When we finished we did some notes until it was time for the dinner break (during which I’m told some people had the opportunity to consume food). I went to the “band room,” which is just that, a high school band room, where the orchestra was setting up for their first rehearsal. Our sound guys had already set up the room for recording a few tracks to be dubbed into the videos used in the show. We weren’t sure how everyone would be able to see the video to sync the music. The rough plan was to use my computer screen and an external monitor taken from… somewhere… and hope everyone who needed to see it would have a good view of either screen.
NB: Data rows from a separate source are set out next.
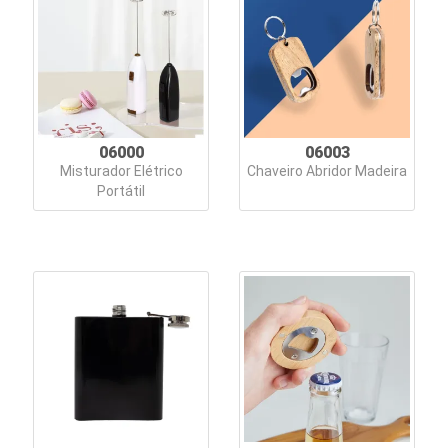
e
Luminárias
Lápis
e
Lapiseiras
06000
06003
Misturador Elétrico
Chaveiro Abridor Madeira
Linha
Portátil
Ecológica
Linha
Especial
Linha
Feminina
Linha
Masculina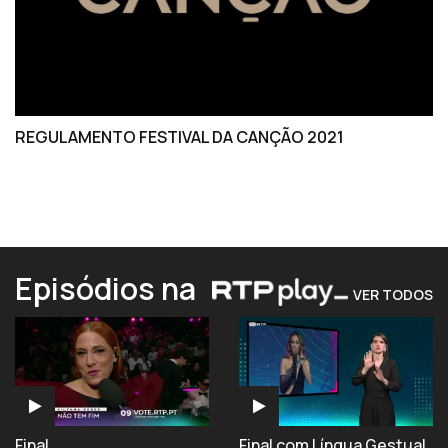
REGULAMENTO FESTIVAL DA CANÇÃO 2021
Episódios na
VER TODOS
Final
Final com Língua Gestual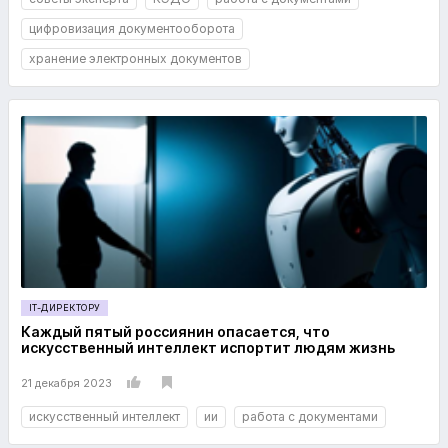
цифровизация документооборота
хранение электронных документов
IT-ДИРЕКТОРУ
Каждый пятый россиянин опасается, что
искусственный интеллект испортит людям жизнь
21 декабря 2023
искусственный интеллект
ии
работа с документами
When I went into the band room to scope it out, there was this large whiteboard on wheels. If only we had a projector other than the one that was lashed to a pipe on the ceiling in the theatre… Like the second projector we rented that we didn’t need and would be returning in the morning. Problem solved. So after getting notes from the director and lighting designer, that’s what I did on the mythical dinner break. We placed the whiteboard behind the orchestra so that the conductor could see it, as well as the actors (basically the entire cast) who were standing in a crowded clump off to the side. It set up in just a few minutes and it looked really good. Again, Keynote makes it so simple. I made a copy of the file I was using to run the show and got rid of all the clips we didn’t need for recording, then with a click-and-drag made the videos as big as possible (as opposed to the show file, where they’re smaller to fit exactly onto the screens on stage). My headphone output was connected to the sound equipment, and a simple click of the mute button on the Mac allowed us to alternate between hearing the original tracks for reference, or having it silent to be sung/played over. For one track, the conductor needed to hear the audio on the original recording in order to cue the musicians and singers in, and he was provided with headphones to monitor the audio from my computer. The whole event went very smoothly, and we only needed a couple takes of each one.
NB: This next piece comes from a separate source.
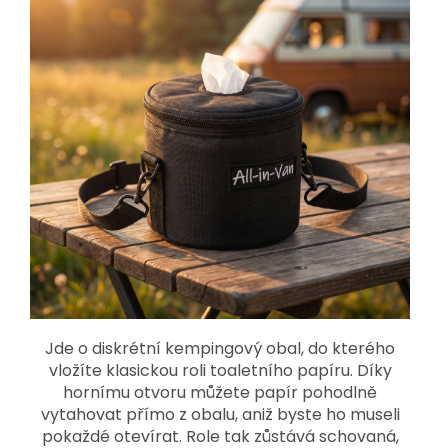
Jde o diskrétní kempingový obal, do kterého
vložíte klasickou roli toaletního papíru. Díky
hornímu otvoru můžete papír pohodlně
vytahovat přímo z obalu, aniž byste ho museli
pokaždé otevírat. Role tak zůstává schovaná,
The cast stayed to sing some of their songs with the orchestra, but it had been a long day and they were released long before the scheduled 10:30PM to go home and rest and watch the Tonys. We had a TV in the scene shop on which I caught some of it, and even I got home before it was over (stopping at Burger King on the way for my first meal since I went to Dunkin Donuts at 9AM). No big surprises with the awards, it seems. I didn’t get a chance to see most of the nominated shows, including Grey Gardens and Spring Awakening, so I really didn’t have strong opinions about it. I’m just glad tech is over.